■ **EXERCISE OBJECTIVE**
With pictures left out, set down every record word for word.

■ **INFORMATION GIVEN**
[Start of section]

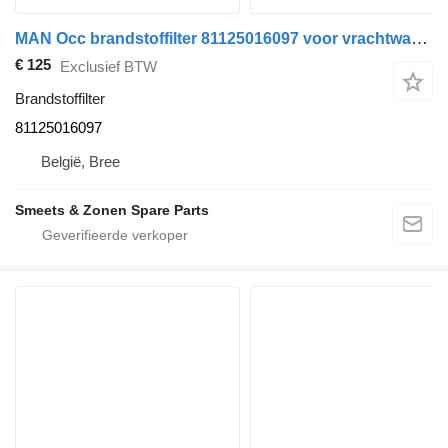
MAN Occ brandstoffilter 81125016097 voor vrachtwagen
€ 125
Exclusief BTW
Brandstoffilter
81125016097
België, Bree
Smeets & Zonen Spare Parts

[End of section]

■ **RESPONSE AREA**
MAN Occ brandstoffilter 81125016097 voor vrachtwagen
€ 125
Exclusief BTW
Brandstoffilter
81125016097
België, Bree
Smeets & Zonen Spare Parts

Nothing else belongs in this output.